Tsvangirai trat danach nicht mehr zum zweiten Wahlgang an, wurde aber mit Unterstützung der regionalen Entwicklungsgemeinschaft des südlichen Afrika Ministerpräsident in einer Koalitionsregierung unter Mugabe. Die Koalition brachte einige Verbesserungen. Etwa das Ende der Hyperinflation, nachdem der Finanzminister aus den Reihen der MDC den US-Dollar als offizielle Währung einsetzte. Seither gibt es wieder Waren in den Ladenregalen – wenn auch meist «made in South Africa», denn Mugabes verheerende Wirtschafts- und Landpolitik hatte zu einer Deindustrialisierung geführt. Simbabwe, das lange hochwertige Agrarprodukte exportierte, ist zu einem Nettoimporteur von Nahrungsmitteln und zu einem der ärmsten Länder der Welt geworden. Zwischen 1999 und 2008 sank das Bruttosozialprodukt um 45 Prozent, 16 Prozent der Bevölkerung leben in extremer Armut.

Dabei ist das Land reich an Bodenschätzen, verfügt über guten Boden für Landwirtschaft und weist ein hohes Bildungsniveau auf. Allerdings sind drei Millionen meist gut ausgebildete SimbabwerInnen ins Ausland geflüchtet; dies bei einer Gesamtbevölkerung von unter dreizehn Millionen. Vor sieben Jahren wurden enorme Diamantenvorkommen entdeckt. Diese werden von Mugabe und der Parteielite mithilfe chinesischer Partnerunternehmen ausgebeutet. Die Gewinne gehen an der Staatskasse vorbei, die 10,7 Milliarden US-Dollar Schulden aufweist.

Die Koalitionsjahre schadeten Tsvangirai, der nun erneut zur Präsidentschaftswahl antritt. Auch ihm und seinen MinisterInnen gefielen die Fleischtöpfe der Macht. Sie verloren den Draht zum Volk, einige waren korrupt. Dem gewieften und erfahrenen Mugabe war die MDC nicht gewachsen. Trotz einer Mehrheit im Parlament konnte sich die MDC, die sich in zwei Fraktionen spaltete, nicht durchsetzen. Selbst die neue, in einem Volksreferendum verabschiedete Verfassung trägt grösstenteils die Handschrift Mugabes. Die Regierung sollte zwar vereinbarte Reformen umsetzen, doch Mugabe kontrolliert weiterhin die Sicherheitskräfte, die Justiz und die Medien. Und er bestimmte zuletzt auch den Wahltermin, obwohl die (von ihm kontrollierte) Wahlkommission bankrott und unfähig ist.

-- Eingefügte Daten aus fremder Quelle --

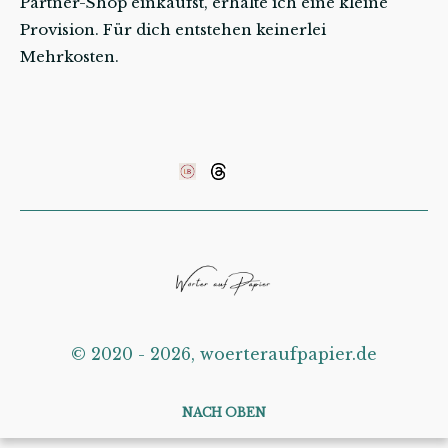
Partner-Shop einkaufst, erhalte ich eine kleine
Provision. Für dich entstehen keinerlei
Mehrkosten.
©️ 2020 - 2026, woerteraufpapier.de
NACH OBEN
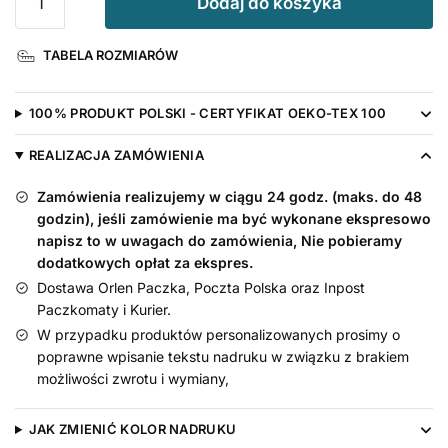
Dodaj do koszyka
Kocham
Ciocię
TABELA ROZMIARÓW
+
Imię
-
100% PRODUKT POLSKI - CERTYFIKAT OEKO-TEX 100
bodziak
z
REALIZACJA ZAMÓWIENIA
napisami
Zamówienia realizujemy w ciągu 24 godz. (maks. do 48
godzin), jeśli zamówienie ma być wykonane ekspresowo
napisz to w uwagach do zamówienia, Nie pobieramy
dodatkowych opłat za ekspres.
Dostawa Orlen Paczka, Poczta Polska oraz Inpost
Paczkomaty i Kurier.
W przypadku produktów personalizowanych prosimy o
poprawne wpisanie tekstu nadruku w związku z brakiem
możliwości zwrotu i wymiany,
JAK ZMIENIĆ KOLOR NADRUKU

Unabhängig vom Wahlausgang müssen die Wirtschaftsprobleme bewältigt werden. Die MDC wäre darauf besser vorbereitet. Ihr Finanzminister hat bereits in der Koalitionsregierung seine Fähigkeiten bewiesen, und ihr Wahlmanifest verspricht eine Industrialisierungspolitik, die Arbeitsplätze schafft. Bei einer rekordhohen Arbeitslosigkeit von gegen 75 Prozent wäre das durchaus relevant.

Die meisten SimbabwerInnen sehnen sich nach einem Neuanfang, der auch ausländische Investitionen und Entwicklungshilfegelder anlocken würde. Die Frage ist, ob sie den Mut aufbringen, am 31. Juli für einen Neuanfang zu wählen. Und ob Simbabwes Partner, die frühere Wahlen für frei und fair erklärt hatten, diesmal mehr Rückgrat haben.